Institutionally, the Group Theatre influenced the Chelsea Theater Center, a later theater in New York (1960s and 1970s), born of idealism and destroyed by lack of funding and friction between its co-directors. Harold Prince invokes the group in his foreword to the book Chelsea on the Edge: The Adventures of an American Theater.

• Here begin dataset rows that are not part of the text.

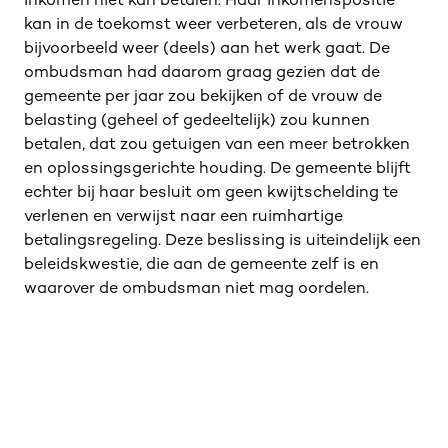
inkomen niet kan betalen. Haar inkomenspositie
kan in de toekomst weer verbeteren, als de vrouw
bijvoorbeeld weer (deels) aan het werk gaat. De
ombudsman had daarom graag gezien dat de
gemeente per jaar zou bekijken of de vrouw de
belasting (geheel of gedeeltelijk) zou kunnen
betalen, dat zou getuigen van een meer betrokken
en oplossingsgerichte houding. De gemeente blijft
echter bij haar besluit om geen kwijtschelding te
verlenen en verwijst naar een ruimhartige
betalingsregeling. Deze beslissing is uiteindelijk een
beleidskwestie, die aan de gemeente zelf is en
waarover de ombudsman niet mag oordelen.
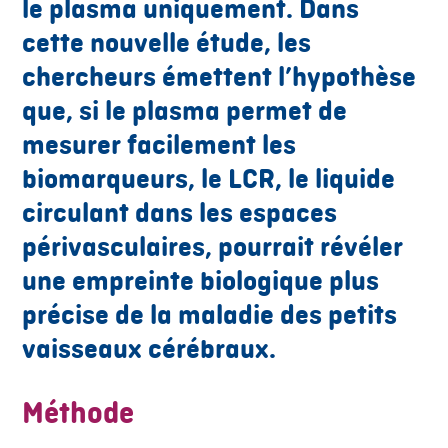
le plasma uniquement. Dans
cette nouvelle étude, les
chercheurs émettent l’hypothèse
que, si le plasma permet de
mesurer facilement les
biomarqueurs, le LCR, le liquide
circulant dans les espaces
périvasculaires, pourrait révéler
une empreinte biologique plus
précise de la maladie des petits
vaisseaux cérébraux.
Méthode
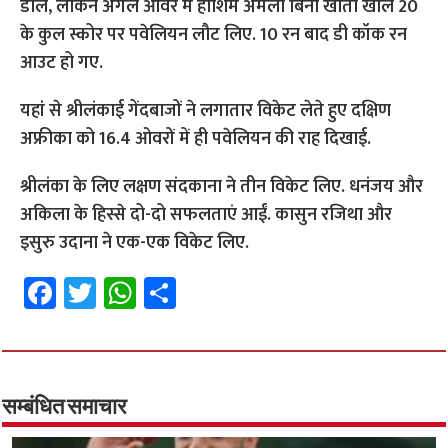
डाले, लेकिन अगले ओवर में हाशिम अमला बिना खाता खोले 20
के कुल स्कोर पर पवेलियन लौट लिए. 10 रन बाद डी कॉक रन
आउट हो गए.
यहां से श्रीलंकाई गेंदबाजों ने लगातार विकेट लेते हुए दक्षिण
अफ्रीका को 16.4 ओवरों में ही पवेलियन की राह दिखाई.
श्रीलंका के लिए लक्षण संदकाना ने तीन विकेट लिए. धनंजय और
अकिला के हिस्से दो-दो सफलताएं आईं. कासुन रजिथा और
इसुरु उदाना ने एक-एक विकेट लिए.
Fa
T
W
S
ce
wi
h
h
b
tt
at
ar
o
er
sA
e
o
p
सम्बंधित समाचार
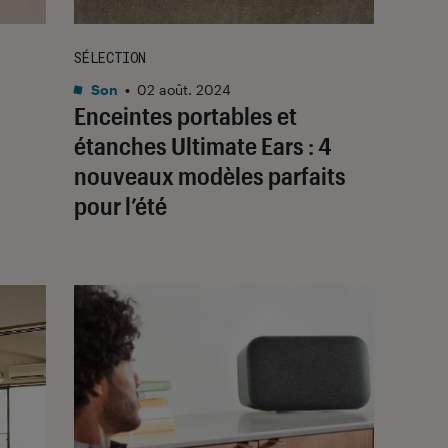
SÉLECTION
Son
•
02 août. 2024
Enceintes portables et
étanches Ultimate Ears : 4
nouveaux modèles parfaits
pour l’été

== House Un-American Activities Committee (HUAC) ==
In the 1950s, many of the former members were called before the House Un-American Activities Committee (HUAC). Those who appeared as friendly witnesses, such as Elia Kazan, Clifford Odets, and Lee J. Cobb, avoided the fate of their colleagues who refused to name Communist Party members and, as a result, were blacklisted. Elia Kazan would later state he abandoned his Communist views in part because of an agenda to transform the Group Theatre into a company devoted to promoting "Marxist ideology." Odets would share similar concerns after experiencing pressure from the party to change the direction of his writing.

Mark Kemble's play Names covers the relationship between HUAC and the former members of the Group Theatre.